Steven Soderbergh’s Haywire has been something of an intellectual curiosity since it was originally announced back in September 2009. The director of Sex, Lies and Videotape and Traffic has always had a flirtatious relationship with mainstream Hollywood, culminating in a satisfactory but overlong love affair with the Ocean’s Eleven franchise, but a straight-up action movie? Starring Gina Carano, a beautiful MMA superstar with no acting experience? Who are you and what have you done with the director of Schizopolis?
Well, it turns out he’s alive and well and had a really good time making Haywire, one of Soderbergh’s most entertaining films. But he’s not shooting for the moon or anything. Haywire takes its cues directly from the Straight-to-Video action movies you’d expect an MMA fighter to wind up in and plays them completely seriously. It winds up being the best movie Cynthia Rothrock never made. Even the plot feels hokey: Gina Carano is a black ops agent, a mission goes bad, and now she’s on the run from her old employers trying to expose their corruption, clear her name and kick some ass along the way. That’s genuinely it. But Soderbergh takes an almost Jean-Pierre Melville approach to the material, revisiting familiar genre tropes with a fresh eye on the personalities involved, and a dialed-back, stylish approach to the action. It’s impressive that something so utterly familiar can feel this refreshing. This is Le Samourai for the Steven Seagal crowd.
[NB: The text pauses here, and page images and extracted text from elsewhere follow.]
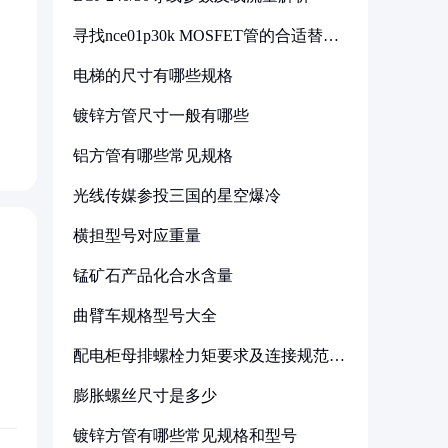
寻找nce01p30k MOSFET管的合适替代
型号
电梯的尺寸有哪些规格
镀锌方管尺寸一般有哪些
铝方管有哪些常见规格
光线传媒参投三国的星空爆冷
横担型号对应重量
锰矿石产品化合水含量
曲臂车规格型号大全
配电柜母排螺栓力矩要求及连接规范详
解
膨胀螺丝尺寸是多少
镀锌方管有哪些常见规格和型号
Frequent Soderbergh collaborator Lem Dobbs, who wrote the superb script for The Limey, plies his particularly deft trade again here, and he deserves special kudos for simultaneously following and subverting convention. Michael Angarano takes the typically thankless role of the “Everyman” – usually an “Everywoman” in this sort of film – who has nothing to do with the plot but gets dragged along for the ride by the stalwart action hero. Or does he? Angarano is kinda-sorta kidnapped by Carano in the opening scene, ostensibly to save his life, et cetera, but Dobbs only uses him as a flashback device, allowing the film to start in medias res with mystery and a bang but quickly giving the heroine an excuse to explain how she got there. Halfway through the film the flashback is done, and hardly a car chase later Angarano is out of the picture, having served his narrative purpose and stepped out of the way of who we really wanted to see: the actual star of the film. No tacked on personal subplots, no forced love interests. Dobbs included the clichéd trope because it's an action movie standard, but did so without any of the unnecessary baggage that usually comes kicking and screaming along with it.
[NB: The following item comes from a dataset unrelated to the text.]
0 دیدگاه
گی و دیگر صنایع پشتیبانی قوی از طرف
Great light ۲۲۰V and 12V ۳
But I suspect some action fans may be put off by Haywire’s "classiness." Soderbergh knows enough to punctuate his drama with regular spurts of run-and-gunplay, but by design the film ignores common pitfalls like comic relief, cackling villains and MacGuffin-based storylines. Haywire seems focused on the moment more than the events that spawned it. Oh sure, there’s a big conspiracy and government spooks are up to their old tricks, but that’s incidental to what Carano actually experiences as a result of those machinations. The sidelong glances are far more thrilling here than anything Michael Douglas has planned.
It’s all part of a clever ploy to turn Gina Carano into an action superstar without pigeonholing her as a "female action hero." Late in the film, Ewan MacGregor casually reminds Michael Fassbender that thinking of Mallory Kane as "a woman" is a mistake. He's right. She’s every bit the equal of Jason Statham, and although she enjoys a distinct sexiness there’s nary a hint of bare flesh. She has an antagonistic relationship with Channing Tatum, for example, but is comfortable with the sexual tension that results from that dynamic. She’s a pleasingly feminist action hero without ever calling attention to it. In a way, Mallory Kane is the best female action character we’ve seen yet, at least on Western shores. If they ever get that Wonder Woman movie made, Carano is a shoe-in.
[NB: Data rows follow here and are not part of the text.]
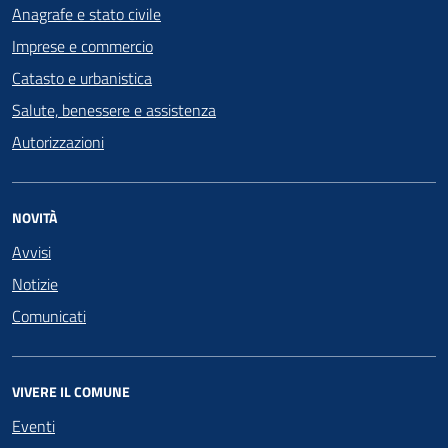
Anagrafe e stato civile
Imprese e commercio
Catasto e urbanistica
Salute, benessere e assistenza
Autorizzazioni
NOVITÀ
Avvisi
Notizie
Comunicati
VIVERE IL COMUNE
Eventi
As smart as Haywire is, and it’s very smart, and as unconventional as its storytelling choices are, and they’re refreshingly unconventional, Steven Soderbergh’s lone foray into "B-Movie Shoot ‘Em Up Land" works on every old-fashioned level. It’s simply aided by the wise decision not to play it up too much. Haywire is not a mission statement, nor is it a feminist parable, it’s just a by-the-numbers action movie made with style that compensates for its mere dollop of substance. Soderbergh’s restraint, Carano’s charisma, and Dobbs’ cleverness elevates the material without ever looking down on its predecessors. It’s a class act all the way.